- [MATERIAL TO PROCESS]

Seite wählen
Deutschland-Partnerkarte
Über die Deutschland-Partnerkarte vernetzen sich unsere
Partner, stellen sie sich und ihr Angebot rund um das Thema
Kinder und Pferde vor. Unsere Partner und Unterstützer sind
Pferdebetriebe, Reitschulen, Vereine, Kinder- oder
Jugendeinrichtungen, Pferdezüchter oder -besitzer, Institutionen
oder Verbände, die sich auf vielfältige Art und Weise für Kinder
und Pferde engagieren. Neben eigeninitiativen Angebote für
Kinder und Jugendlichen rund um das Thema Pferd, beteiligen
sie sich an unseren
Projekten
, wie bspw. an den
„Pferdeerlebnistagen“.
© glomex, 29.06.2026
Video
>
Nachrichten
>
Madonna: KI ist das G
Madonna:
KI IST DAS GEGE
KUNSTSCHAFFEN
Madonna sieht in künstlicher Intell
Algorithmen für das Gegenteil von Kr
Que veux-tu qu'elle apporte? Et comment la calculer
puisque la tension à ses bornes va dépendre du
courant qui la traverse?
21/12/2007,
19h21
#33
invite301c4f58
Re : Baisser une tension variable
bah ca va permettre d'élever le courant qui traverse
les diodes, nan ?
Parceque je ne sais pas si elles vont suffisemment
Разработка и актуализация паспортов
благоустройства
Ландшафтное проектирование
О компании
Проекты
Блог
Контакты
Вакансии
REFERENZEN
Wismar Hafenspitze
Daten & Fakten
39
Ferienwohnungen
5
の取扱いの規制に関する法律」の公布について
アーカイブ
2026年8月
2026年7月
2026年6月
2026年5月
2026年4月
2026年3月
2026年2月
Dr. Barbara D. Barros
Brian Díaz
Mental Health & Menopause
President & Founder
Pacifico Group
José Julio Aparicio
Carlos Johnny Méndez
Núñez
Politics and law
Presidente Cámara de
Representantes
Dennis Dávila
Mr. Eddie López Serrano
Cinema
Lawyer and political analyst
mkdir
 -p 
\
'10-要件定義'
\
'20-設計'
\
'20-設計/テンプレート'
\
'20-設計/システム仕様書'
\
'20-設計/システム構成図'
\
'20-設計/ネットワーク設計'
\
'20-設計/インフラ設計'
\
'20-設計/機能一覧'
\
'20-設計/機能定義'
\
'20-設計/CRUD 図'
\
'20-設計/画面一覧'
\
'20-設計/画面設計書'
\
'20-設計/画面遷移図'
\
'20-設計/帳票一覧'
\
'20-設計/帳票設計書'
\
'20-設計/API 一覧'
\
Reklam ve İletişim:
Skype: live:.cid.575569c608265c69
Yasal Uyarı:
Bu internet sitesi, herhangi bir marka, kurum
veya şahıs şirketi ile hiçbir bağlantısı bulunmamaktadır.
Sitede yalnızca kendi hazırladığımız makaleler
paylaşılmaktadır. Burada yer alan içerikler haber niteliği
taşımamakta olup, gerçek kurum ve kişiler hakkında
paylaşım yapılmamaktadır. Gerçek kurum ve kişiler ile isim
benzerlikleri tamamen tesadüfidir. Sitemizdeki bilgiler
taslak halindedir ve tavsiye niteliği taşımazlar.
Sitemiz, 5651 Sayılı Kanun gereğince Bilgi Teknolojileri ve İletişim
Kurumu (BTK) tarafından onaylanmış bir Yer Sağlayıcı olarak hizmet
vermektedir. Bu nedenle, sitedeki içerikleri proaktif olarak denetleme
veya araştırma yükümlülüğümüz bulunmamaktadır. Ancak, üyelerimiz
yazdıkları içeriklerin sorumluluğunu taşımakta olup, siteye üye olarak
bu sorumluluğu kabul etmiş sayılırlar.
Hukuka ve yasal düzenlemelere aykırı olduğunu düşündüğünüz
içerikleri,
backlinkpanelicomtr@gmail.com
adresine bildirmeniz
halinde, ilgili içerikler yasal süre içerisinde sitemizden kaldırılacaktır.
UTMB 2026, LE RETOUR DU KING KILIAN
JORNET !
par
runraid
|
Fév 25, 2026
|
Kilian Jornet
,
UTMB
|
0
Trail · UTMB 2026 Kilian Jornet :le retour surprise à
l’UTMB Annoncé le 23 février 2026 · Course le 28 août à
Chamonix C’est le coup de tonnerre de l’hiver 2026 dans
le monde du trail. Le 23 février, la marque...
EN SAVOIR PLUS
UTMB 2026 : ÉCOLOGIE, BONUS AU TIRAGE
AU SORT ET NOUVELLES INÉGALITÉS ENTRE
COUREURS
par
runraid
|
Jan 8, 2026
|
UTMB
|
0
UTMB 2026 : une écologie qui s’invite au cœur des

- [YOUR OBJECTIVE] Return every line above that contains the word "olup".

- [WRITTEN ANSWER]
taşımamakta olup, gerçek kurum ve kişiler hakkında
yazdıkları içeriklerin sorumluluğunu taşımakta olup, siteye üye olarak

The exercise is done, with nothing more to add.